According to HRF chief legal officer Javier El-Hage, Kaye’s opinion on Yee’s prosecution is the first application of the standard since its inception four years ago.
“Under the Special Rapporteur’s new reading of the hate speech prohibition, the criminal investigations of the satirical publication Charlie Hebdo and stand-up comedian Dieudonné in France would have been a violation of international law,” El-Hague says. “Both the offensive cartooning of Mohammad and Jesus by the magazine and the Muslim comedian’s insensitive comments after the attack on Charlie Hebdo would have been protected under international law, and the French government would have been admonished and called to allow both instances of attempted humor.”
El-Hague says the international prohibition of “hate speech” has increasingly seen the criminalization of opinions with ethnic, national, racial, or religious overtones.

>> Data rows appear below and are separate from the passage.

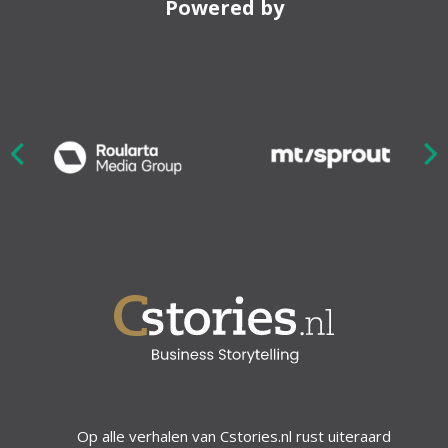
Powered by
Nex
ious
Op alle verhalen van Cstories.nl rust uiteraard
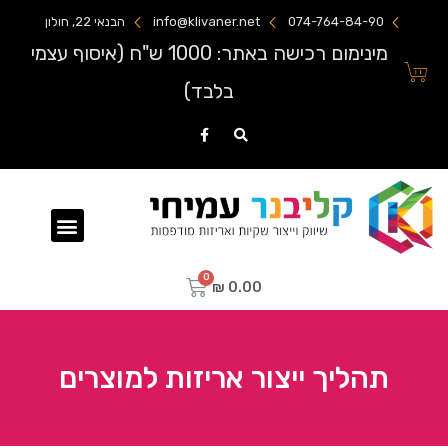
074-764-84-90
info@klivaner.net
הבנאי 22, חולון
מינימום רכישה באתר: 1000 ש"ח (איסוף עצמי
בלבד)
שקיות ניילון מודפסות
₪
0.00
תהליך ייצור אריזות למוצרים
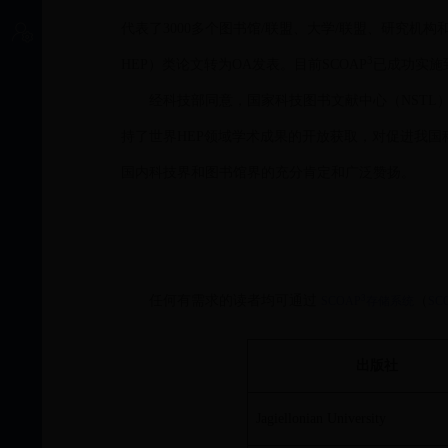
代表了3000多个图书馆/联盟、大学/联盟、研究机构
个人中心
3
HEP）类论文转为OA发表。目前SCOAP
已成功实施到
经科技部同意，国家科技图书文献中心（NSTL）自
持了世界HEP领域学术成果的开放获取，对促进我
国内科技界和图书馆界的充分肯定和广泛赞扬。
3
任何有需求的读者均可通过
（
SCOAP
存储系统
SC
出版社
Jagiellonian University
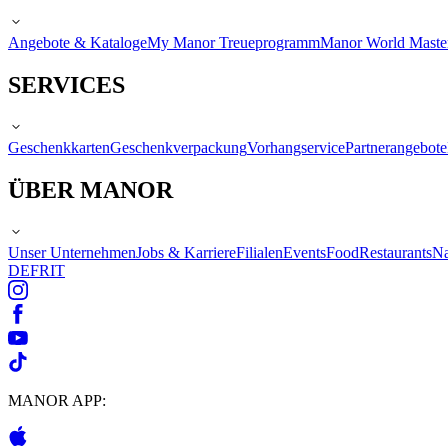
Angebote & Kataloge
My Manor Treueprogramm
Manor World Maste
SERVICES
Geschenkkarten
Geschenkverpackung
Vorhangservice
Partnerangebote
ÜBER MANOR
Unser Unternehmen
Jobs & Karriere
Filialen
Events
Food
Restaurants
Na
DE
FR
IT
MANOR APP:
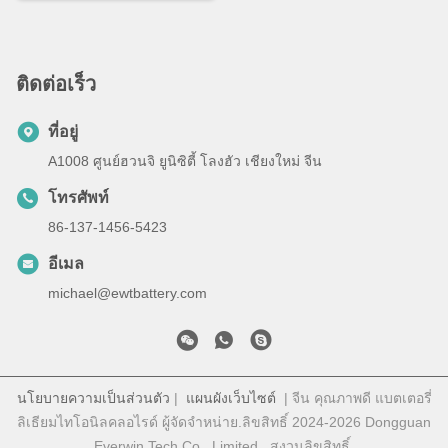
ติดต่อเร็ว
ที่อยู่
A1008 ศูนย์ฮวนจิ ยูนิซิตี้ โลงฮัว เชียงใหม่ จีน
โทรศัพท์
86-137-1456-5423
อีเมล
michael@ewtbattery.com
นโยบายความเป็นส่วนตัว
|
แผนผังเว็บไซต์
| จีน คุณภาพดี แบตเตอรี่
ลิเธียมไทโอนิลคลอไรด์ ผู้จัดจําหน่าย.ลิขสิทธิ์ 2024-2026 Dongguan
Everwin Tech Co., Limited . สงวนลิขสิทธิ์.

This is “because any critical discussion of these topics in the public arena is always controversial and has the potential to offend,” he says.

Photo Credit: AP/達志影像
Yee’s charges for intending to wound religious feelings could see him jailed for up to three years. The lighter charges carry a maximum penalty of one month's jail and a fine of S$1,500 (US$1,100). Yee spent about 50 days in jail last year having been found guilty of wounding religious feelings and posting a video and an obscene image online.